= Beginning of Section =
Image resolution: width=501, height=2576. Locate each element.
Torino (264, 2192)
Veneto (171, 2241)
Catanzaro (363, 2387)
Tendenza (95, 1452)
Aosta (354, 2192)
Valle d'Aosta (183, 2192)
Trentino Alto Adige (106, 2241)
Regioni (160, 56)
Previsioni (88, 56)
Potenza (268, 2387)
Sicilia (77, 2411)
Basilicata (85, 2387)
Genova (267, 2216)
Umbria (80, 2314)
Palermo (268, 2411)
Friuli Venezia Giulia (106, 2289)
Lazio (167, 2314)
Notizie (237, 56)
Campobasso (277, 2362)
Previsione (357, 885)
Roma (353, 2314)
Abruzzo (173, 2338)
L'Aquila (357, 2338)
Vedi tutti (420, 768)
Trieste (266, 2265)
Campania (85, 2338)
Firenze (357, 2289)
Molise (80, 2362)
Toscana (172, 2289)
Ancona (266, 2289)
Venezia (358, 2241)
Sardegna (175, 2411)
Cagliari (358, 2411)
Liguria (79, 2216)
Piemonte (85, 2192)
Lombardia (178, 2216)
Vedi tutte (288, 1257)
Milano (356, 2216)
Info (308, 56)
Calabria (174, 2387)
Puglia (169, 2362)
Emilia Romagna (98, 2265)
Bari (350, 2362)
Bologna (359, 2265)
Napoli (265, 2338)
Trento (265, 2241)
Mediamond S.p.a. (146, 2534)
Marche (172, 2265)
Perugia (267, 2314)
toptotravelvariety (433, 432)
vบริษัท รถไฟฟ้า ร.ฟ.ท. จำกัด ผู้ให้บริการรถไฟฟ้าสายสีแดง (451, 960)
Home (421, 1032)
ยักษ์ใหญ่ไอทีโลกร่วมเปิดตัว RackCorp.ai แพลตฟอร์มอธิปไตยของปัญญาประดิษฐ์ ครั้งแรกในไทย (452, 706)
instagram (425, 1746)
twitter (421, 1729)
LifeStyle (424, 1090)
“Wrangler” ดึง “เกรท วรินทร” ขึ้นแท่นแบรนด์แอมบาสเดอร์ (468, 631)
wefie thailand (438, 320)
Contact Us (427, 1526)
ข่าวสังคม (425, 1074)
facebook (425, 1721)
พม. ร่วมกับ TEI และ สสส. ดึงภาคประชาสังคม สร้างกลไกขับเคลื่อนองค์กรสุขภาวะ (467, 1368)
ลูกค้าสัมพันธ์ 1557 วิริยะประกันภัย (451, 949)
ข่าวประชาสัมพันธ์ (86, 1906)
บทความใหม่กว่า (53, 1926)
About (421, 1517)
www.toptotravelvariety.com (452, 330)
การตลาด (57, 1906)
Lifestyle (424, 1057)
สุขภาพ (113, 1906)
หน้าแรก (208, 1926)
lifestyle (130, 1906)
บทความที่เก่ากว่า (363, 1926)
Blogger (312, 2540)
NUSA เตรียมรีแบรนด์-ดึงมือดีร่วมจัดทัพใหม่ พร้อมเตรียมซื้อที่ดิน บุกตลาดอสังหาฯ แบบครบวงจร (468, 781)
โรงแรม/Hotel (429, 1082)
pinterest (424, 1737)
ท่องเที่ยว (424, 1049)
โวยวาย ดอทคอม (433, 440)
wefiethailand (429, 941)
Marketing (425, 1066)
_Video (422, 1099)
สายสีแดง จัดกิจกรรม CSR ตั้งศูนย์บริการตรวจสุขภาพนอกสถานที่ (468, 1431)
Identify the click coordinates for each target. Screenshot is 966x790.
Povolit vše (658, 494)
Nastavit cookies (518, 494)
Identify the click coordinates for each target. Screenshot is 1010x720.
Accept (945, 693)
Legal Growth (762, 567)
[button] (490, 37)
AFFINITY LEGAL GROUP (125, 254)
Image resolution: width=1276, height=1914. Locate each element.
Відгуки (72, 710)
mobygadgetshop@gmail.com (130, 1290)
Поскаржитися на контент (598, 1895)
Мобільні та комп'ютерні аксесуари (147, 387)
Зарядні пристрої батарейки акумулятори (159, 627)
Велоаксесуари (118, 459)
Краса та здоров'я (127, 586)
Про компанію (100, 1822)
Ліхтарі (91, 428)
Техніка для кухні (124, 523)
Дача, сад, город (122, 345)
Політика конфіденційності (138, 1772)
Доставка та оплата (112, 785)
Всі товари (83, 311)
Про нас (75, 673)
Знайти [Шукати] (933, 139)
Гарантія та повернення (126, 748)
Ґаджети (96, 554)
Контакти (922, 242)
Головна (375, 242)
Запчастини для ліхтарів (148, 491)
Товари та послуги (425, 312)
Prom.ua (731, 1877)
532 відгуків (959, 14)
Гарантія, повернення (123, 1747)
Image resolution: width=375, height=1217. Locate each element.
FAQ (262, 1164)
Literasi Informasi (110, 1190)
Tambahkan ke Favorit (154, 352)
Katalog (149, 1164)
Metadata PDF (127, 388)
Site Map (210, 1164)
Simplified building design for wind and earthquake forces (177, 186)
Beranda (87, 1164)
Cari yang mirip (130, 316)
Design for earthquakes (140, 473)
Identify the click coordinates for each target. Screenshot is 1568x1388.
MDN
= End of Section =
Retype every record above exactly as written.

Image resolution: width=501, height=2576. Locate each element.
Torino (264, 2192)
Veneto (171, 2241)
Catanzaro (363, 2387)
Tendenza (95, 1452)
Aosta (354, 2192)
Valle d'Aosta (183, 2192)
Trentino Alto Adige (106, 2241)
Regioni (160, 56)
Previsioni (88, 56)
Potenza (268, 2387)
Sicilia (77, 2411)
Basilicata (85, 2387)
Genova (267, 2216)
Umbria (80, 2314)
Palermo (268, 2411)
Friuli Venezia Giulia (106, 2289)
Lazio (167, 2314)
Notizie (237, 56)
Campobasso (277, 2362)
Previsione (357, 885)
Roma (353, 2314)
Abruzzo (173, 2338)
L'Aquila (357, 2338)
Vedi tutti (420, 768)
Trieste (266, 2265)
Campania (85, 2338)
Firenze (357, 2289)
Molise (80, 2362)
Toscana (172, 2289)
Ancona (266, 2289)
Venezia (358, 2241)
Sardegna (175, 2411)
Cagliari (358, 2411)
Liguria (79, 2216)
Piemonte (85, 2192)
Lombardia (178, 2216)
Vedi tutte (288, 1257)
Milano (356, 2216)
Info (308, 56)
Calabria (174, 2387)
Puglia (169, 2362)
Emilia Romagna (98, 2265)
Bari (350, 2362)
Bologna (359, 2265)
Napoli (265, 2338)
Trento (265, 2241)
Mediamond S.p.a. (146, 2534)
Marche (172, 2265)
Perugia (267, 2314)
toptotravelvariety (433, 432)
vบริษัท รถไฟฟ้า ร.ฟ.ท. จำกัด ผู้ให้บริการรถไฟฟ้าสายสีแดง (451, 960)
Home (421, 1032)
ยักษ์ใหญ่ไอทีโลกร่วมเปิดตัว RackCorp.ai แพลตฟอร์มอธิปไตยของปัญญาประดิษฐ์ ครั้งแรกในไทย (452, 706)
instagram (425, 1746)
twitter (421, 1729)
LifeStyle (424, 1090)
“Wrangler” ดึง “เกรท วรินทร” ขึ้นแท่นแบรนด์แอมบาสเดอร์ (468, 631)
wefie thailand (438, 320)
Contact Us (427, 1526)
ข่าวสังคม (425, 1074)
facebook (425, 1721)
พม. ร่วมกับ TEI และ สสส. ดึงภาคประชาสังคม สร้างกลไกขับเคลื่อนองค์กรสุขภาวะ (467, 1368)
ลูกค้าสัมพันธ์ 1557 วิริยะประกันภัย (451, 949)
ข่าวประชาสัมพันธ์ (86, 1906)
บทความใหม่กว่า (53, 1926)
About (421, 1517)
www.toptotravelvariety.com (452, 330)
การตลาด (57, 1906)
Lifestyle (424, 1057)
สุขภาพ (113, 1906)
หน้าแรก (208, 1926)
lifestyle (130, 1906)
บทความที่เก่ากว่า (363, 1926)
Blogger (312, 2540)
NUSA เตรียมรีแบรนด์-ดึงมือดีร่วมจัดทัพใหม่ พร้อมเตรียมซื้อที่ดิน บุกตลาดอสังหาฯ แบบครบวงจร (468, 781)
โรงแรม/Hotel (429, 1082)
pinterest (424, 1737)
ท่องเที่ยว (424, 1049)
โวยวาย ดอทคอม (433, 440)
wefiethailand (429, 941)
Marketing (425, 1066)
_Video (422, 1099)
สายสีแดง จัดกิจกรรม CSR ตั้งศูนย์บริการตรวจสุขภาพนอกสถานที่ (468, 1431)
Identify the click coordinates for each target. Screenshot is 966x790.
Povolit vše (658, 494)
Nastavit cookies (518, 494)
Identify the click coordinates for each target. Screenshot is 1010x720.
Accept (945, 693)
Legal Growth (762, 567)
[button] (490, 37)
AFFINITY LEGAL GROUP (125, 254)
Image resolution: width=1276, height=1914. Locate each element.
Відгуки (72, 710)
mobygadgetshop@gmail.com (130, 1290)
Поскаржитися на контент (598, 1895)
Мобільні та комп'ютерні аксесуари (147, 387)
Зарядні пристрої батарейки акумулятори (159, 627)
Велоаксесуари (118, 459)
Краса та здоров'я (127, 586)
Про компанію (100, 1822)
Ліхтарі (91, 428)
Техніка для кухні (124, 523)
Дача, сад, город (122, 345)
Політика конфіденційності (138, 1772)
Доставка та оплата (112, 785)
Всі товари (83, 311)
Про нас (75, 673)
Знайти [Шукати] (933, 139)
Гарантія та повернення (126, 748)
Ґаджети (96, 554)
Контакти (922, 242)
Головна (375, 242)
Запчастини для ліхтарів (148, 491)
Товари та послуги (425, 312)
Prom.ua (731, 1877)
532 відгуків (959, 14)
Гарантія, повернення (123, 1747)
Image resolution: width=375, height=1217. Locate each element.
FAQ (262, 1164)
Literasi Informasi (110, 1190)
Tambahkan ke Favorit (154, 352)
Katalog (149, 1164)
Metadata PDF (127, 388)
Site Map (210, 1164)
Simplified building design for wind and earthquake forces (177, 186)
Beranda (87, 1164)
Cari yang mirip (130, 316)
Design for earthquakes (140, 473)
Identify the click coordinates for each target. Screenshot is 1568x1388.
MDN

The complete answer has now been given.